In 2001, the US National Labour Committee found that Wal-Mart was
paying many suppressed workers seven pence an hour. In September 2005,
a US labour rights group filed a civil action on behalf of people
toiling in the Wal-Mart supply chain, including a woman in Bangladesh
who was forced to work seven days a week, from 7.45am to 10pm, for
six months without a break. Compare this with the personal fortune
of the Walton family (the owners of Wal-Mart) of more than £100bil.
Wal-Mart pay poverty-level wages. At the time of taking over Asda
in the UK they offered just £7,000 a year for a full time job.

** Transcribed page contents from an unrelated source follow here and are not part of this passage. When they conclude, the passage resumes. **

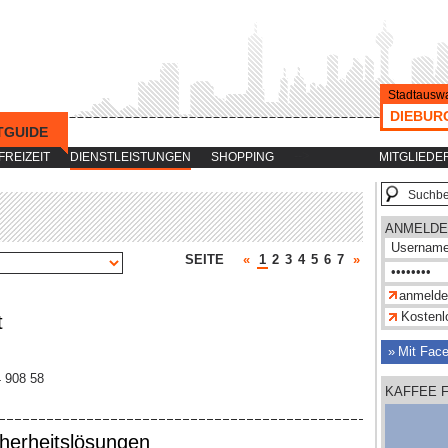
Stadtauswa
DIEBUR
TGUIDE
-->
FREIZEIT
DIENSTLEISTUNGEN
SHOPPING
MITGLIEDE
ANMELDE
SEITE
«
1
2
3
4
5
6
7
»
Kostenlo
t
Mit Fac
4 908 58
KAFFEE 
cherheitslösungen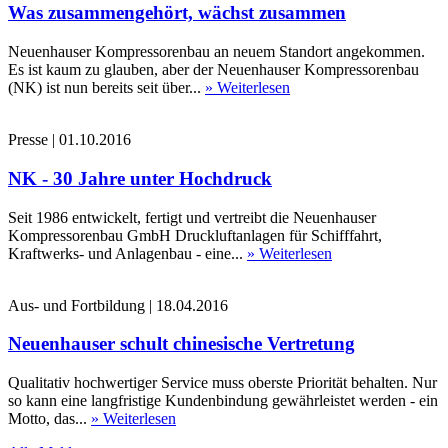
Was zusammengehört, wächst zusammen
Neuenhauser Kompressorenbau an neuem Standort angekommen.
Es ist kaum zu glauben, aber der Neuenhauser Kompressorenbau
(NK) ist nun bereits seit über...
» Weiterlesen
Presse
|
01.10.2016
NK - 30 Jahre unter Hochdruck
Seit 1986 entwickelt, fertigt und vertreibt die Neuenhauser
Kompressorenbau GmbH Druckluftanlagen für Schifffahrt,
Kraftwerks- und Anlagenbau - eine...
» Weiterlesen
Aus- und Fortbildung
|
18.04.2016
Neuenhauser schult chinesische Vertretung
Qualitativ hochwertiger Service muss oberste Priorität behalten. Nur
so kann eine langfristige Kundenbindung gewährleistet werden - ein
Motto, das...
» Weiterlesen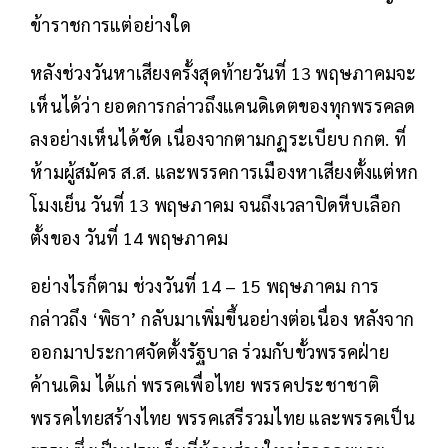
ข้าราชการแต่อย่างใด
หลังช่วงวันหาเสียงครั้งสุดท้ายวันที่ 13 พฤษภาคมจะ
เห็นได้ว่า ยอดการกล่าวถึงแคนดิเดตของทุกพรรคลด
ลงอย่างเห็นได้ชัด เนื่องจากตามกฏระเบียบ กกต. ที่
ห้ามผู้สมัคร ส.ส. และพรรคการเมืองหาเสียงตั้งแต่หก
โมงเย็น วันที่ 13 พฤษภาคม จนถึงเวลาปิดหีบเลือก
ตั้งของ วันที่ 14 พฤษภาคม
อย่างไรก็ตาม ช่วงวันที่ 14 – 15 พฤษภาคม การ
กล่าวถึง ‘พิธา’ กลับมาเพิ่มขึ้นอย่างต่อเนื่อง หลังจาก
ออกมาประกาศจัดตั้งรัฐบาล ร่วมกับขั้วพรรคฝ่าย
ค้านเดิม ได้แก่ พรรคเพื่อไทย พรรคประชาชาติ
พรรคไทยสร้างไทย พรรคเสรีรวมไทย และพรรคเป็น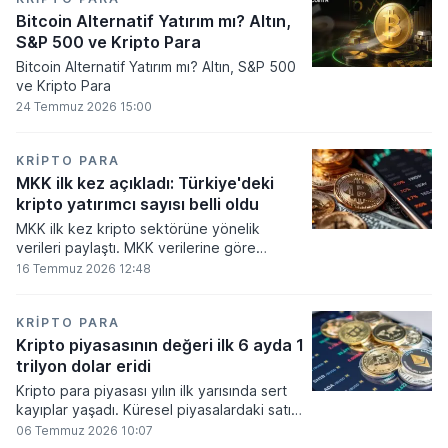
Bitcoin Alternatif Yatırım mı? Altın,
S&P 500 ve Kripto Para
Bitcoin Alternatif Yatırım mı? Altın, S&P 500
ve Kripto Para
24 Temmuz 2026 15:00
KRIPTO PARA
MKK ilk kez açıkladı: Türkiye'deki
kripto yatırımcı sayısı belli oldu
MKK ilk kez kripto sektörüne yönelik
verileri paylaştı. MKK verilerine göre
platformlarda bugüne kadar 5,6 milyon
16 Temmuz 2026 12:48
yatırımcı işlem yaparken, halen kripto
bakiyesi bulunan yatırımcı sayısı 3,2 milyon
olarak belirlendi.
KRIPTO PARA
Kripto piyasasının değeri ilk 6 ayda 1
trilyon dolar eridi
Kripto para piyasası yılın ilk yarısında sert
kayıplar yaşadı. Küresel piyasalardaki satış
baskısı ve artan faiz baskısının etkisiyle
06 Temmuz 2026 10:07
dijital varlıkların toplam değeri 919 milyar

Wal-Mart are anti-trade unions (they are however required to allow
union membership in the UK). When a store in Quebec became the first
to vote for full union recognition, they closed the store down completely
as a fiscal punishment to warn others across the world not to get
any fancy ideas (The Independent, 20th Sept 2005).
In their never ceasing quest to drive down prices paid to suppliers
and so increase profits, supermarkets are increasingly sourcing the
food they sell from the developing world where wages are low, working
conditions poor and pollution laws non existant. This leads to countries
who can barely feed themselves seeing their best agricultural land
producing food for UK supermarkets at rock bottom prices.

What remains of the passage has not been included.